Collected data:

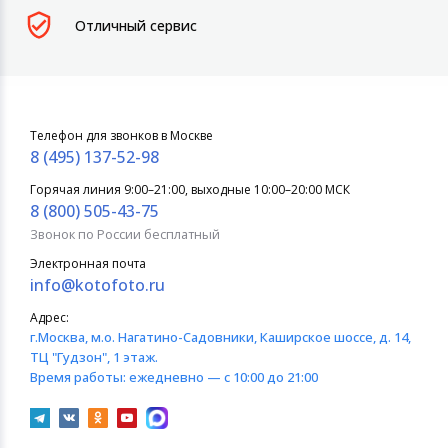
Отличный сервис
Телефон для звонков в Москве
8 (495) 137-52-98
Горячая линия 9:00–21:00, выходные 10:00–20:00 МСК
8 (800) 505-43-75
Звонок по России бесплатный
Электронная почта
info@kotofoto.ru
Адрес:
г.Москва
, м.о. Нагатино-Садовники, Каширское шоссе, д. 14,
ТЦ "Гудзон", 1 этаж.
Время работы:
ежедневно — с 10:00 до 21:00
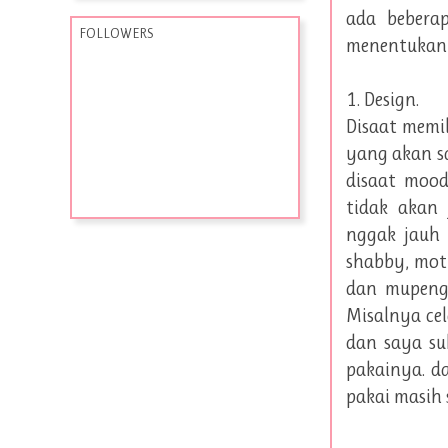
ada bebera
FOLLOWERS
menentukan p
1. Design.
Disaat memil
yang akan sa
disaat mood
tidak akan 
nggak jauh d
shabby, moti
dan mupeng 
Misalnya ce
dan saya su
pakainya. da
pakai masih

What is required:
Whenever images occur above, omit them and retype each line exactly as it stands.

Answer box:
Отличный сервис
Телефон для звонков в Москве
8 (495) 137-52-98
Горячая линия 9:00–21:00, выходные 10:00–20:00 МСК
8 (800) 505-43-75
Звонок по России бесплатный
Электронная почта
info@kotofoto.ru
Адрес:
г.Москва
, м.о. Нагатино-Садовники, Каширское шоссе, д. 14,
ТЦ "Гудзон", 1 этаж.
Время работы:
ежедневно — с 10:00 до 21:00
ada bebera
FOLLOWERS
menentukan p
1. Design.
Disaat memil
yang akan sa
disaat mood
tidak akan 
nggak jauh d
shabby, moti
dan mupeng 
Misalnya ce
dan saya su
pakainya. da
pakai masih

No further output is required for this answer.